The hymn is now more likely to be heard over the airwaves, or for some great or sad occasion, than in the normal cycle of a church’s selections. Many moving stories are told about its much-valued use; it has been sung on Atlantic crossings for well over a century, and may well now be chosen more frequently on the fringes of the church than at the centre (wherever that is). Some would like it now to cover flying, since far more people travel by air than by sea; some have made it do so, by editing. Some would prefer to allow for the possibility of destruction, not mere danger, from ‘rock and tempest …’; and some have by yet further editing. Others prefer to keep its Victorian spine-tingling as it is.
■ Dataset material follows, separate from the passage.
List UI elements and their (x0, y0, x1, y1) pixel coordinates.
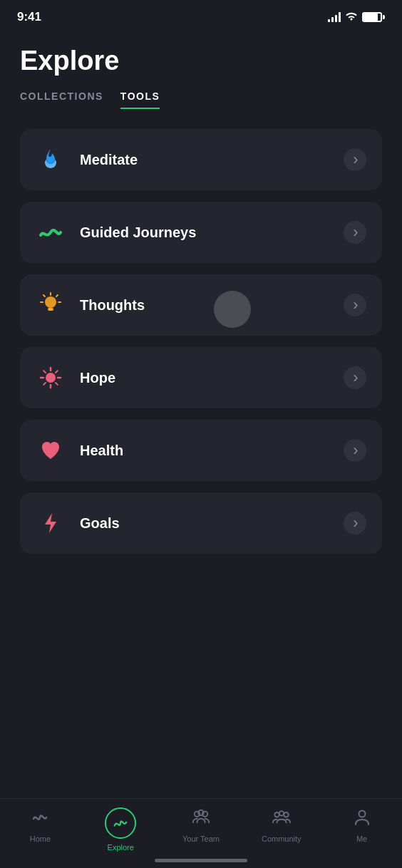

Except for lines 1–4 of stz 3, the present book opts for the Jubilate text published to much comment in 1982. The first key decision concerned the refrain (lines 5–6): formerly ‘O hear us when we cry to thee/ for those in peril on the sea’; and (stz 4): ‘And ever let there rise to thee/ glad hymns …’ Even this is not the whole story; more details are in the 1962 Historical Companion to Hymns A&M.
If even here the tune is not quite inseparable from the words (since it has been used for others such as 823), at least the words have depended on J B Dykes’ powerful and ‘romantic’ music since 1861; noted among other things for its celebrated ‘running bass’ line. Ironically or not, MELITA is named from the island of Malta (Acts 28:1 Gk and AV) where Paul and 275 others were shipwrecked, probably in the October of AD59. (At least on that day ‘they escaped all safe to land’.)
A look at the author
Whiting, William
b Kensington, Middx (W London) 1825, d Winchester, Hants 1878. After schooling in Clapham, S London, he trained as a teacher at King Alfred’s Coll, Winchester, 1841–42. He remained at Winchester as Master of the Winchester College Choristers’ Sch from 1842 to the end of his life. Said to have been frail and short-sighted, he also had a club foot which earned him the nickname ‘Hoppy’. In 1851 he published Rural Thoughts and Other Poems (with no hymn texts), but he is one of those authors whose lasting achievement lay in the writing of one hymn which has been universally-recognised (at least until recently) and of unique national significance. In 1867 he also pubished a Lat version; Julian lists a dozen others which have not survived. Ironically, he is not known to have had any special connection with or experience of the sea. No.915.